ヤフーとLINE、経営統合に至った共通の危機感とは?

 ヤフーの親会社Zホールディングス(ZHD)とLINEは11月18日、両社の経営統合に関する記者会見を開催し、経緯と今後の方針を発表した。

経営統合に向け握手を交わす
ZHDの川邊健太郎社長CEO(左)とLINEの出澤剛社長CEO(右)

 今回の経営統合では、ZHDとLINEが経営統合を行い、その傘下にヤフーとLINEの事業会社が100%子会社として入ることになる。両社は対等な立場で事業を進めていくという。
 
統合後の構造(予定)

 LINEの出澤剛社長CEOは、「これまで両社は切磋琢磨する関係だったが、今日11月18日、手を取り合って、さらに高見を目指すという決断をした」と述べ、ZHDの川邊健太郎社長CEOは、話題になったラグビーW杯になぞらえて「最強の“One Team”を目指していく」と両社の関係を表現し、両者は握手を交わした。

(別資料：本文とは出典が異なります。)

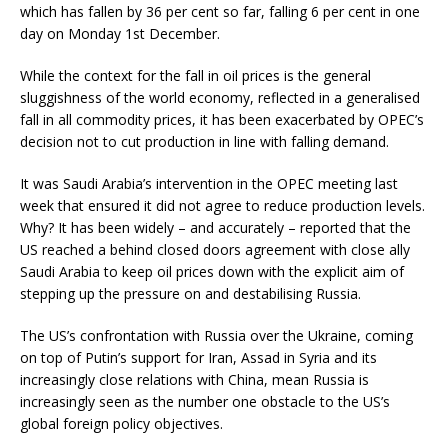
which has fallen by 36 per cent so far, falling 6 per cent in one
day on Monday 1st December.
While the context for the fall in oil prices is the general
sluggishness of the world economy, reflected in a generalised
fall in all commodity prices, it has been exacerbated by OPEC’s
decision not to cut production in line with falling demand.
It was Saudi Arabia’s intervention in the OPEC meeting last
week that ensured it did not agree to reduce production levels.
Why? It has been widely – and accurately – reported that the
US reached a behind closed doors agreement with close ally
Saudi Arabia to keep oil prices down with the explicit aim of
stepping up the pressure on and destabilising Russia.
The US’s confrontation with Russia over the Ukraine, coming
on top of Putin’s support for Iran, Assad in Syria and its
increasingly close relations with China, mean Russia is
increasingly seen as the number one obstacle to the US’s
global foreign policy objectives.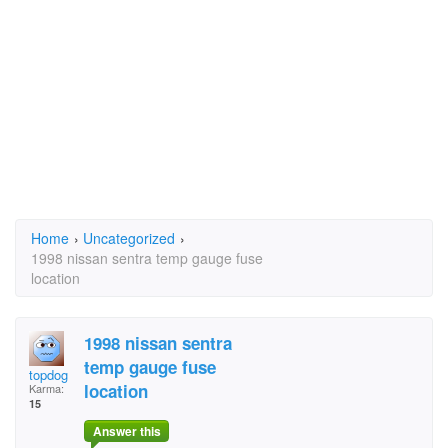
Home
›
Uncategorized
›
1998 nissan sentra temp gauge fuse
location
1998 nissan sentra
temp gauge fuse
topdog
location
Karma:
15
Answer this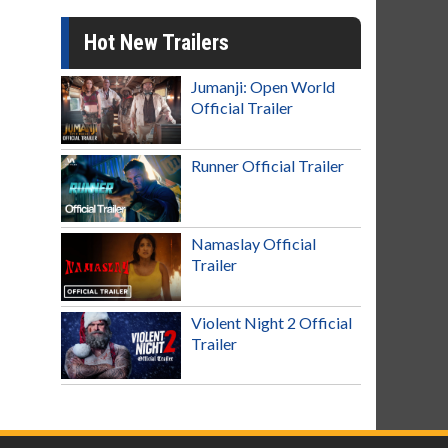
Hot New Trailers
Jumanji: Open World
Official Trailer
Runner Official Trailer
Namaslay Official
Trailer
Violent Night 2 Official
Trailer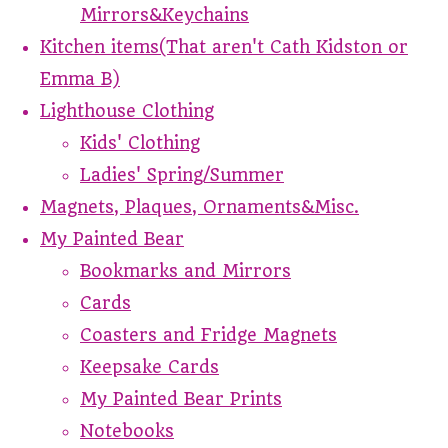
Mirrors&Keychains
Kitchen items(That aren't Cath Kidston or
Emma B)
Lighthouse Clothing
Kids' Clothing
Ladies' Spring/Summer
Magnets, Plaques, Ornaments&Misc.
My Painted Bear
Bookmarks and Mirrors
Cards
Coasters and Fridge Magnets
Keepsake Cards
My Painted Bear Prints
Notebooks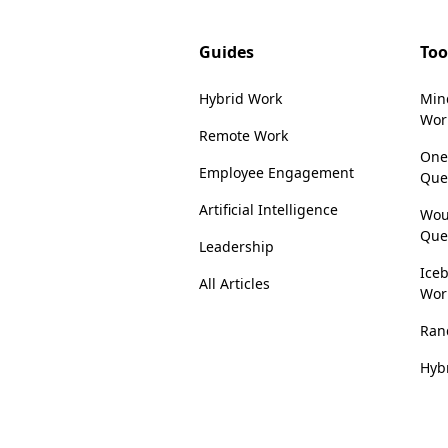
Guides
Too
Hybrid Work
Min
Wor
Remote Work
One
Employee Engagement
Que
Artificial Intelligence
Wou
Que
Leadership
Iceb
All Articles
Wor
Ran
Hyb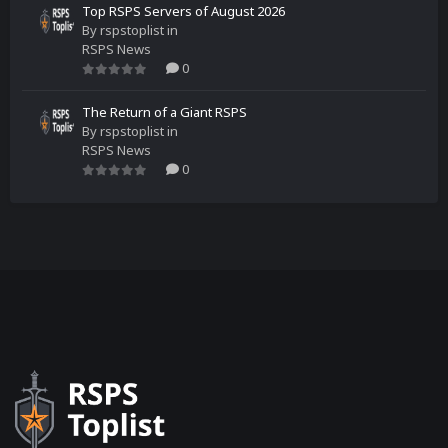
Top RSPS Servers of August 2026
By
rspstoplist
in
RSPS News
0
The Return of a Giant RSPS
By
rspstoplist
in
RSPS News
0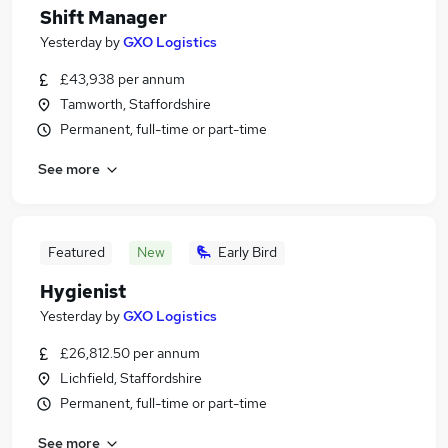
Shift Manager
Yesterday
by
GXO Logistics
£43,938 per annum
Tamworth, Staffordshire
Permanent, full-time or part-time
See more
Featured
New
Early Bird
Hygienist
Yesterday
by
GXO Logistics
£26,812.50 per annum
Lichfield, Staffordshire
Permanent, full-time or part-time
See more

 会見では、経営統合に至ったエピソードを紹介。ここ数年、毎年一回ほど川邊社長から出澤社長に対し、「何か大きなことを一緒にやろう」とラブコールがあった。これまで、具体的な話には至らなかったが、今年に入ってから出澤社長は「思うところがあった」とし、経営統合に向けて始動。その「思うところ」が、「共通する二つの強い危機感と成し遂げたい大きな志」だ。

経営統合に至った経緯

 危機感の一つは、“グローバルテックジャイアント”の存在だ。現在は、強大な企業に人材やデータ、金が集約されてしまうビジネス構造になっている。現状、ZHDとLINEが経営統合を果たしたとしても、単純計算で時価総額3兆円、営業利益1600億円、研究開発費200億円、従業員数1.9万人と、海外の大企業に比べて、桁が一つ、二つ足りない状況だ。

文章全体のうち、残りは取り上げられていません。